From The Orlando Sentinel: I talked with David Duchovny about his new movie, The Joneses, and focused on his relationship to the film’s satiric warning about the dangers of marketing and a consumerist lifestyle for the print version of that story.
But that didn’t leave room for him talking about his zeitgeist-tackling cable series, Californication, or his future plans or what car one should drive to Be Like Dave. So that part of our talk is below.
“I am so (s%^$$&) at the zeitgeist,” Duchovny says. “I didn’t see The X-Files coming. I didn’t Californication catching on.
“I thought a couple of movies I’d done were going to be huge hits and they weren’t. I’m really bad at that. I consider myself a smart guy, and yet I have no clue if something I’m doing is going to catch on.
“I realized, at some point, that there is no repeating of that X-Files thing. It’s luck. It’s Avatar, the planets aligning. I’m not going to try and top that.
“When I got off the show, I was thinking, ‘How am I going to top it?’ Then I realized that wasn’t going to happen.I said ‘No more TV’ Fine. But cable started doing these great niche shows – Sex and the City, The Sopranos – that were giving you more creative freedom than you get on broadcast TV or the movies.
“Californication only takes me 13 weeks to film a whole season. I don’t write them. I direct one of them per season, and the rest of the time, I just act in them. It’s a fantastic schedule which allows plenty of time with family, doing a show that I haven’t gotten tired of. We have this quick spring we do. By the time we get to episode 12, we’re tired, but we’re still sprinting. ‘Wow. It’s over. I hope we get to do another season of it.’
“We’re making this show almost in a vacuum. You can’t do that in a movie any more. They have to satisfy too many quadrants. The reason you get Tara or Nurse Jackie is because talented creative people are getting to do what they do and are not being told by marketers what they should be doing.”
Duchovny’s co-starring in The Joneses, which opens Friday. It’s about the ultimate viral marketing scheme, creating a fake family to infiltrate an affluent community, show off their toys, and convince the neighbors to spend spend spend to have those toys and keep up with The Joneses. I asked the father of two (he’s reconciled with Tea Leoni after a separation of the Tiger Woods variety) how he teaches his kids to be savvy to what advertising and marketing is trying to do to them.
“We don’t watch a lot of television. They love Cake Boss (on TLC). They watch American Idol. But as we watch their favorite shows, sometimes something inappropriate is advertised. An R-rated movie, for instance.It scares the s4356 out of them. How can they advertise that during family friendly shows?
“I say to them, ‘What are they trying to sell you?’ Commercials are more subtle than the old hard-sell. My kids’ll say, ‘They want you to drink their beer’ or ‘drive their car.’ And then we try to laugh it off with the kids. ‘You really think I’m going to want to drink beer based on that commercial?’
“They’re aware that there’s manipulation out there. We’re not Amish. The kids are going to be influenced in ways we’re not going to like.
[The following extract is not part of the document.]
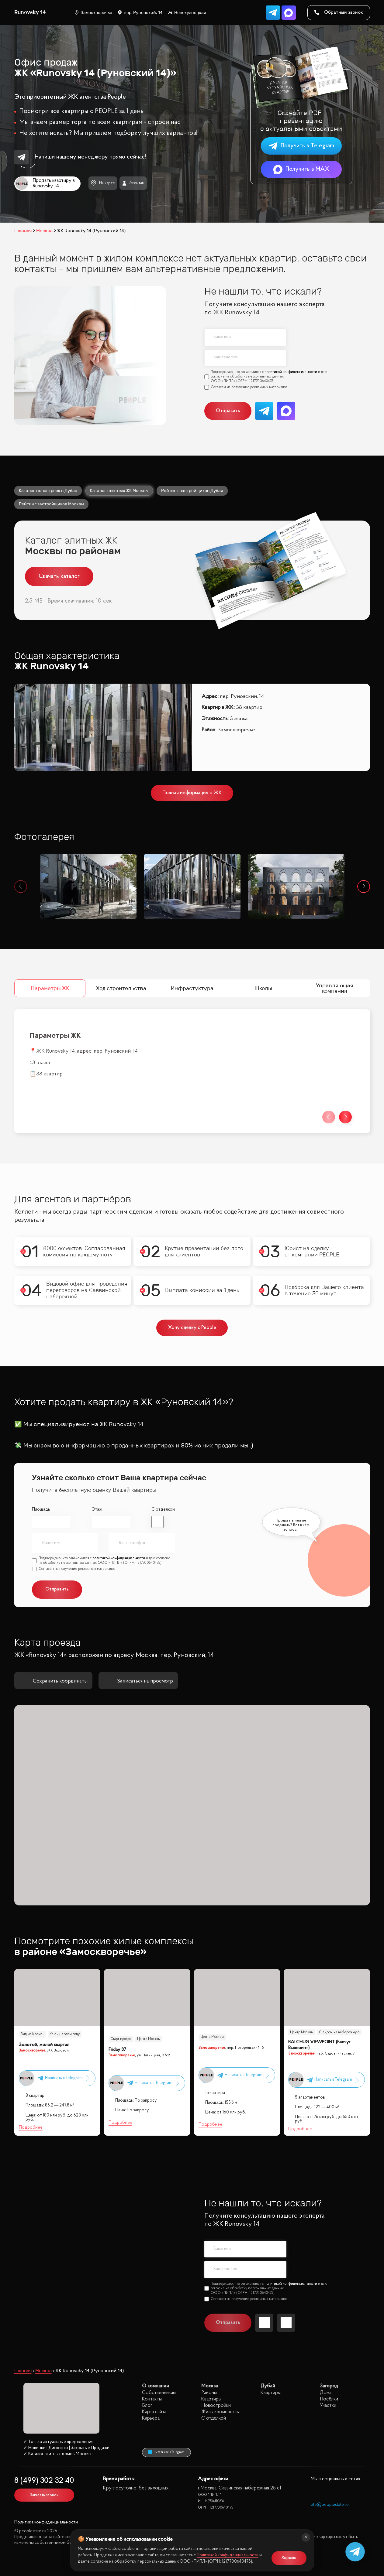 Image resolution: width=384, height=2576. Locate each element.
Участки (328, 2405)
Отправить (228, 410)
We just have to stay aware of it and try to help them navigate themselves into a nice life, one with values.”
He tries to squeeze in a small film in between seasons of Californication — though that is getting harder to do — not because of the TV schedule, which is only 1/4 of the year.
“Independent film reminds me of that game show where they stuck you in a booth and turned a fan on and the contestant got to grab as much cash as he could hold onto. That’s what financing these little indie features is like these days. You line one up, the money falls through.”
He directs one episode of the TV show a year, and has directed a film. Is he looking for more behind-the-camera gigs?
“In some ways, I feel like I’ve served a long apprenticeship and I’m on my game enough as an actor to be directing more often.”
Is he a screamer on the set?
“No noooo,” he laughs. “It’s good to scream once. I know a director who does it once, on the first day.”
So, if, as he maintains, the viral marketing of The Joneses has been with us ever since there have been sports starts and movie stars that the general public wants to emulate, what sort of car should I be shopping for? You know, to drive what he drives?
“Think hybrid. Think electric. Try to reduce that carbon imprint. Make that decision that makes companies push to be cleaner than their competition. People associate ‘green’ with hardship. But when people out here go green and companies get deeper into this, you’re gong to see it’s cooler and more fun to be green than to be wasteful. It’s getting less expensive to make that altruistic choice.”